A project long in the making, Tiempo Libre: Medea Variations, will be produced by Theater Emory in cooperation with the Koré Dance-Theater from Barranquilla, Colombia. Tiempo Libre: Medea Variations premiered to critical acclaim at the Dance Theater Festival of the Americas in Colombia in May. The one-person performance by poet, dancer and actress Monica Gontovnik has been in development for two years with Theater Emory.

"Medea Variations has been with me for almost a decade," said Theater Emory artistic producing director Vincent Murphy. "In 1986 I was invited by Koré to come to Colombia to stage a version of Medea. Adapting the story from several texts with a company of women trained primarily as dancers, we created a vocabulary of movement and voice that conjured a Latin world of women left with few choices."

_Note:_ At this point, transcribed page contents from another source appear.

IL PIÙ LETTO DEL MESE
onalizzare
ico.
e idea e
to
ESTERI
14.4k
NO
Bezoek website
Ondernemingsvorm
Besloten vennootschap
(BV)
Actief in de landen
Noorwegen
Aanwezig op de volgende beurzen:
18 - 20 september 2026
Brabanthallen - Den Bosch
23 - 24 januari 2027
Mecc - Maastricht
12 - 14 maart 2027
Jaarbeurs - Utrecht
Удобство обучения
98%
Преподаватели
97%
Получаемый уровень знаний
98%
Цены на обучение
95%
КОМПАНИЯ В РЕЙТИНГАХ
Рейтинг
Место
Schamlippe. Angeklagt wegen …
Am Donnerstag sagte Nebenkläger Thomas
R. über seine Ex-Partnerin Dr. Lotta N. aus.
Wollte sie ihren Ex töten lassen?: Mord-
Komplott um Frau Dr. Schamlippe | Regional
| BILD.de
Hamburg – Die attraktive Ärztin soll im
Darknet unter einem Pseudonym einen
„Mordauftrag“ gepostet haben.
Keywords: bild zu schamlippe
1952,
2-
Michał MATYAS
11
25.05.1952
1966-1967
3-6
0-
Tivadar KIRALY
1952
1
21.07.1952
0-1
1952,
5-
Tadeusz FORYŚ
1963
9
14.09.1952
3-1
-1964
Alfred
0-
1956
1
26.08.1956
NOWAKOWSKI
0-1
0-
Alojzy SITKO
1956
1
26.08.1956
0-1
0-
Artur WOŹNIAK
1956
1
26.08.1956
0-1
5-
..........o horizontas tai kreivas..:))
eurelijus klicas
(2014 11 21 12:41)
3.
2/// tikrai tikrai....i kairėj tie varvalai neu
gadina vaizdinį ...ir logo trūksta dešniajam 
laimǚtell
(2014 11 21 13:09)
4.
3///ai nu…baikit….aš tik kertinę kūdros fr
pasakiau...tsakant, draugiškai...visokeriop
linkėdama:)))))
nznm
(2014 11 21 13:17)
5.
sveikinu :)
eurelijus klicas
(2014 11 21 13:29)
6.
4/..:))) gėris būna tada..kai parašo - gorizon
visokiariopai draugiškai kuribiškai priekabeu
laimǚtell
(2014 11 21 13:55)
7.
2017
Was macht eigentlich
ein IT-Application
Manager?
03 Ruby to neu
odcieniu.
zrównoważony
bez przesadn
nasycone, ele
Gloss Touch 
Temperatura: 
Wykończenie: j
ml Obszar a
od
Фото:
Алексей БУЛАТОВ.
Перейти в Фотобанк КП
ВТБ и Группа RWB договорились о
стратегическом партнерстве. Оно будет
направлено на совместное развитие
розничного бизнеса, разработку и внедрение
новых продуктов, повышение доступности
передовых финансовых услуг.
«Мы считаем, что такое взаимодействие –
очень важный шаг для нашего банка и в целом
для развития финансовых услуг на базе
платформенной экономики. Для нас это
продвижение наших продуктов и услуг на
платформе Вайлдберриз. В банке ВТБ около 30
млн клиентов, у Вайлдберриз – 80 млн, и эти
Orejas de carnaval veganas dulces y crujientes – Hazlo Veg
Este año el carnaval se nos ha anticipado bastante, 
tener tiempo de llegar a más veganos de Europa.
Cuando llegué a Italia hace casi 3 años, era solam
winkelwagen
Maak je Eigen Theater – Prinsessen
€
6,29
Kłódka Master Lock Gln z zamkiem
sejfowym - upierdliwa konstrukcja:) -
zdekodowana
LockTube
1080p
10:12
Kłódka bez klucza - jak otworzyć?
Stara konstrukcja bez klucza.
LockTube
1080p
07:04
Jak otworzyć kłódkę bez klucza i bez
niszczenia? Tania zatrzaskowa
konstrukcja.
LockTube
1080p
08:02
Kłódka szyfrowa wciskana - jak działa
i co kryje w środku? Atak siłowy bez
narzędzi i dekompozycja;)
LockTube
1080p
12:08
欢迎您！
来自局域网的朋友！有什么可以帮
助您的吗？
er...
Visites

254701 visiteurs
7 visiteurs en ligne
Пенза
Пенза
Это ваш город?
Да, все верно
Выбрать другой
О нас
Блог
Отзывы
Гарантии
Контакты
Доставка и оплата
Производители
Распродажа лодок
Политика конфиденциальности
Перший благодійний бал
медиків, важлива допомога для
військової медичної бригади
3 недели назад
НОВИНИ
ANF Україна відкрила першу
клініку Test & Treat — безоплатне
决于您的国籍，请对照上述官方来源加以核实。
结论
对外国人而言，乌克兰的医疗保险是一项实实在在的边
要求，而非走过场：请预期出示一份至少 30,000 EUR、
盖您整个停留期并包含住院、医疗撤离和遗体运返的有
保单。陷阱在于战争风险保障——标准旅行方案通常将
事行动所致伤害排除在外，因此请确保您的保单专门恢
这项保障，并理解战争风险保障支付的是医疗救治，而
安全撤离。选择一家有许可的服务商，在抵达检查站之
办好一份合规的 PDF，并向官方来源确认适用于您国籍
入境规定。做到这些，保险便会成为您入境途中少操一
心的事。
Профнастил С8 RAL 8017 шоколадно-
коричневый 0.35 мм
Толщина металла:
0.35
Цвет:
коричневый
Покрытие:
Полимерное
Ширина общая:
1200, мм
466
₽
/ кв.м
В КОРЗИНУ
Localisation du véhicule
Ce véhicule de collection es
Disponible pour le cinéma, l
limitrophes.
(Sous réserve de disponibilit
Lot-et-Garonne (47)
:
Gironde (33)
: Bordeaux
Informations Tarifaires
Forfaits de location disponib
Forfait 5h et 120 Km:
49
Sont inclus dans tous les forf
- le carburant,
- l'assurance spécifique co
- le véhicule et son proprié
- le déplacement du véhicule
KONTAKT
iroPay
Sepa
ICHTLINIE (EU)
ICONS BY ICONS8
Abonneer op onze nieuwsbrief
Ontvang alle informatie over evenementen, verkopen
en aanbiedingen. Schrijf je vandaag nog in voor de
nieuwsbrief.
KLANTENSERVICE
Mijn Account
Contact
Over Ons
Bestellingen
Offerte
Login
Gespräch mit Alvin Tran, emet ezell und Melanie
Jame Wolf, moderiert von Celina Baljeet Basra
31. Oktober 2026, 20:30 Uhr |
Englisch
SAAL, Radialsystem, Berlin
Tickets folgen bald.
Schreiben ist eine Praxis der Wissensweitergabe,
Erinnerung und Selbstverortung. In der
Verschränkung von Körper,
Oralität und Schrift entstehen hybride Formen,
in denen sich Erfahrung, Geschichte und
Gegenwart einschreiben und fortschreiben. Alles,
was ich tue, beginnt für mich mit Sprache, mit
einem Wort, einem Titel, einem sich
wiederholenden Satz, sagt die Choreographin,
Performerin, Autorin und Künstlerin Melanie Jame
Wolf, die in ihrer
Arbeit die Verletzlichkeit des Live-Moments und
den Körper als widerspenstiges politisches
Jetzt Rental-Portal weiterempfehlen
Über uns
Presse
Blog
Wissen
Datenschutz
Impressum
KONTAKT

Over the following years, Gontovnik deconstructed the work to recreate a version of Medea with six women playing aspects of the character simultaneously in various rooms of the particular venue space. Gontovnik's creation helped inspire Murphy's Van Gogh Gallery produced at Emory in 1992. "Over the last year I have traveled twice to Colombia to work with Monica and her incisive co-director Obeida Benevides on this one-person version of the Medea story," said Murphy. Cuban choreographer Marianela Boan contributed to the production, as did Theater Emory designers Wm. Moore and Judy Zanotti, and playwright Wendy Hammond.

Koré Dance-Theater is an independent group founded in Colombia in 1982 by artistic director Gontov-nik. Dedicated to creating original pieces through experimentation and research, Koré employs the languages of dance, theater, poetry and music.